Wednesday, February 20, 2008

Writing XML with UTF-8 Encoding using XmlTextWriter and StringWriter







If you want to use XmlTextWriter to write XML into a StringBuilder you can create the XmlTextWriter like this:

StringBuilder builder = new StringBuilder();
XmlWriter writer = new XmlTextWriter(new StringWriter(builder));


But this generates a declaration on the resulting XML with the encoding of UTF-16 (the encoding of a .Net String). There doesn't seem to be a straightforward way of making this declaration UTF-8 in this set up.

You can, of course, use a MemoryStream instead of a StringWriter, and then use Encoding.UTF8.GetString(...) to convert the bytes to a string, but doing this made the resulting string have non-printable characters in it, which we don't want.

The solution is to subclass StringWriter and override the Encoding property.

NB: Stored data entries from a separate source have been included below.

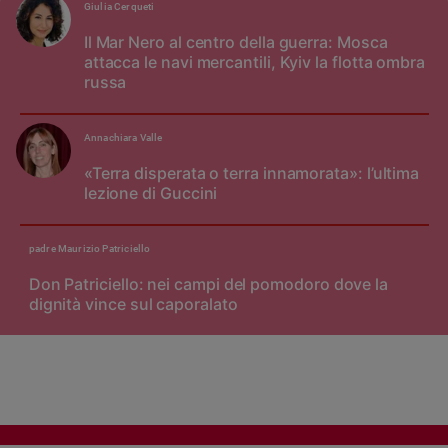
Giulia Cerqueti
Il Mar Nero al centro della guerra: Mosca
attacca le navi mercantili, Kyiv la flotta ombra
russa
Annachiara Valle
«Terra disperata o terra innamorata»: l’ultima
lezione di Guccini
padre Maurizio Patriciello
Don Patriciello: nei campi del pomodoro dove la
dignità vince sul caporalato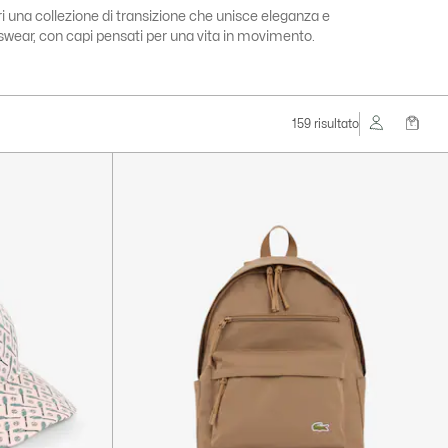
i una collezione di transizione che unisce eleganza e
swear, con capi pensati per una vita in movimento.
159 risultato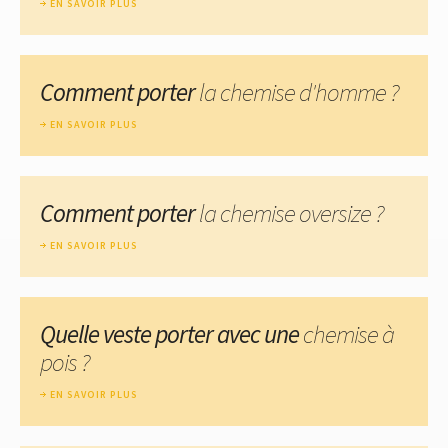
EN SAVOIR PLUS
Comment porter
la chemise d'homme ?
EN SAVOIR PLUS
Comment porter
la chemise oversize ?
EN SAVOIR PLUS
Quelle veste porter avec une
chemise à
pois ?
EN SAVOIR PLUS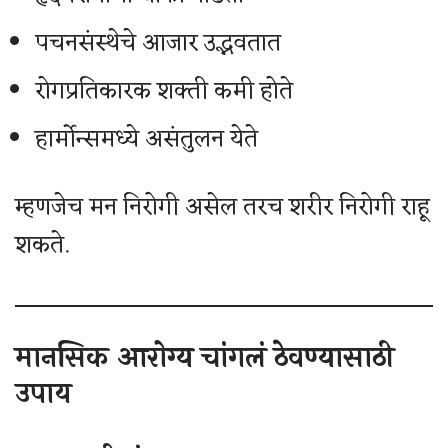
पचनसंस्थेचे आजार उद्भवतात
रोगप्रतिकारक शक्ती कमी होते
हार्मोन्समध्ये असंतुलन येते
म्हणजेच मन निरोगी असेल तरच शरीर निरोगी राहू
शकते.
मानसिक आरोग्य चांगलं ठेवण्यासाठी
उपाय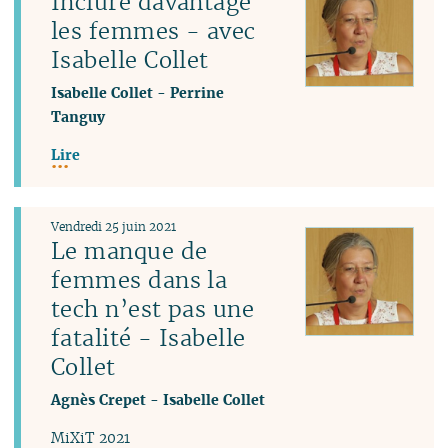
Inclure davantage
les femmes - avec
Isabelle Collet
Isabelle Collet
-
Perrine
Tanguy
Lire
Vendredi 25 juin 2021
Le manque de
femmes dans la
tech n’est pas une
fatalité - Isabelle
Collet
Agnès Crepet
-
Isabelle Collet
MiXiT 2021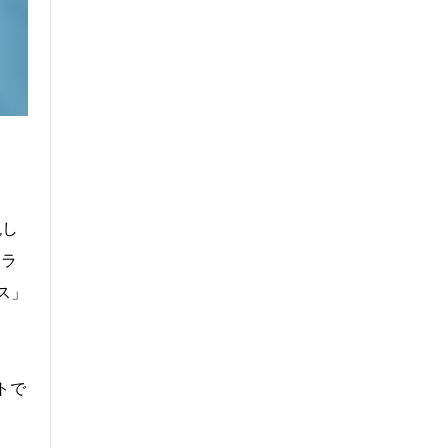
現し
てラ
ス」
トで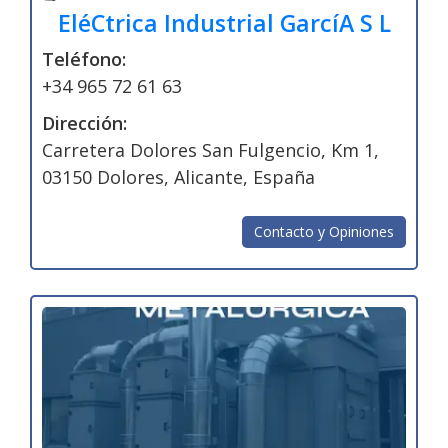
EléCtrica Industrial GarcíA S L
Teléfono:
+34 965 72 61 63
Dirección:
Carretera Dolores San Fulgencio, Km 1,
03150 Dolores, Alicante, España
Contacto y Opiniones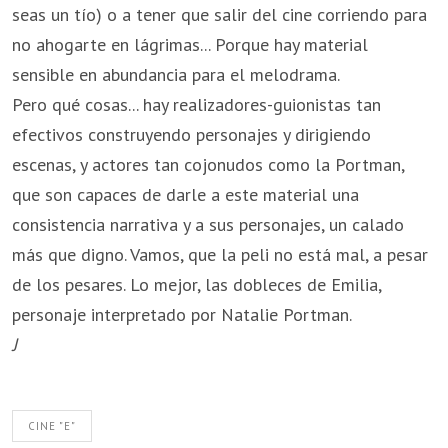
seas un tío) o a tener que salir del cine corriendo para
no ahogarte en lágrimas... Porque hay material
sensible en abundancia para el melodrama.
Pero qué cosas... hay realizadores-guionistas tan
efectivos construyendo personajes y dirigiendo
escenas, y actores tan cojonudos como la Portman,
que son capaces de darle a este material una
consistencia narrativa y a sus personajes, un calado
más que digno. Vamos, que la peli no está mal, a pesar
de los pesares. Lo mejor, las dobleces de Emilia,
personaje interpretado por Natalie Portman.
J
CINE "E"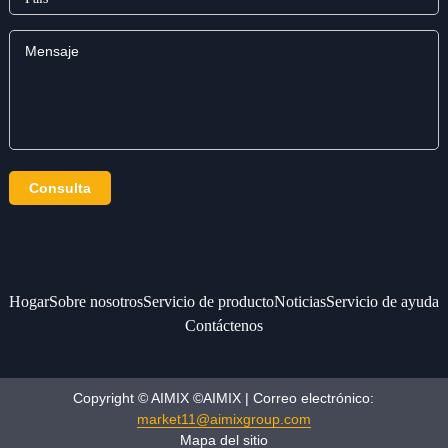
Hogar
Sobre nosotros
Servicio de producto
Noticias
Servicio de ayuda
Contáctenos
Copyright © AIMIX ©AIMIX | Correo electrónico:
market11@aimixgroup.com
Mapa del sitio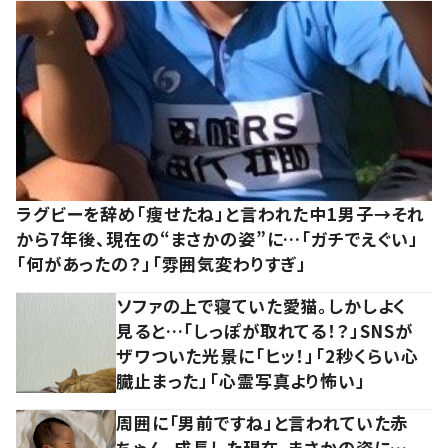
ラグビーを辞め「痩せたね」と言われた中1男子→それ
から7年後、現在の“まさかの姿”に…「ガチでえぐい」
「何があったの？」「雰囲気変わりすぎ」
ソファの上で寝ていた愛猫。しかしよく
見ると…「しっぽが取れてる！？」SNSが
ザワついた光景に「ヒッ！」「2秒くらい心
臓止まった」「心霊写真より怖い」
周囲に「男前ですね」と言われていた赤
ちゃん。成長した現在、まさかの姿に…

Sounds a bit overkill for a solution, but it works very well. Just create the following class (based on Jon Skeet's class):

public class StringWriterWithEncoding : StringWriter
{
Encoding encoding;

public StringWriterWithEncoding (StringBuilder builder, Encoding encoding)
:base(builder)
{
this.encoding = encoding;
}

public override Encoding Encoding
{
get { return encoding; }
}
}

Then use StringWriterWithEncoding instead of StringWriter in your XmlTextWriter.

9 comments:

Anonymous said...

try the following

StringBuilder sb = new StringBuilder();
XmlWriterSettings settings = new XmlWriterSettings();
settings.Indent=true;
settings.Encoding = Encoding.UTF8;
settings.CloseOutput = false;
settings.CheckCharacters = true;

XmlWriter w = XmlWriter.Create(sb, settings);

thoward37 said...

Here's a slightly more complete version (sorry no html formatting for the code listing):



public class StringWriterWithEncoding : StringWriter
{
private Encoding _encoding;

public StringWriterWithEncoding()
: base() {}

public StringWriterWithEncoding(IFormatProvider formatProvider)
: base(formatProvider) {}

public StringWriterWithEncoding(StringBuilder sb)
: base(sb) { }

public StringWriterWithEncoding(StringBuilder sb, IFormatProvider formatProvider)
: base(sb, formatProvider) { }


public StringWriterWithEncoding(Encoding encoding)
: base() {
_encoding = encoding;
}

public StringWriterWithEncoding(IFormatProvider formatProvider, Encoding encoding)
: base(formatProvider) {
_encoding = encoding;
}

public StringWriterWithEncoding(StringBuilder sb, Encoding encoding)
: base(sb) {
_encoding = encoding;
}

public StringWriterWithEncoding(StringBuilder sb, IFormatProvider formatProvider, Encoding encoding)
: base(sb, formatProvider) {
_encoding = encoding;
}

public override Encoding Encoding
{
get
{
return (null == _encoding) ? base.Encoding : _encoding;
}
}
}

Anonymous said...

To avoid the undesirable chars when using Encoding.UTF8.GetString on a memory stream, load the memory stream into a text reader and then read from that:

Stream s = new MemoryStream();
XmlWriter xw = new XmlTextWriter(s, Encoding.UTF8);
// Write XML to xw

// Now read back
TextReader tr = new StreamReader(s);
s.Seek(0, SeekOrigin.Begin);
string xml = tr.ReadToEnd();

Chris said...

You can reduce the lines down quite a bit, just use a XmlWriter (not XmlTextWriter), specify your tab settings and use a MemoryStream with a StreamReader as anonymous said, though it needs UTF8 forced for the byte order to be correct. I shoved two example snippets to write UTF8 XML here, feel free to take.

Unknown said...

I ran into the same issue trying to write an XML with UTF-8 encoding to a String Writer. I tried all suggestions from this email chain. Only the suggestion from thoward37 with a subclass of StringWriter worked.

Unknown said...

The hint to override the Endoding property was great!

Thank You!

UTHAM said...

Great solution.... really good..works well...

UTHAM said...
This comment has been removed by the author.
UTHAM said...
This comment has been removed by the author.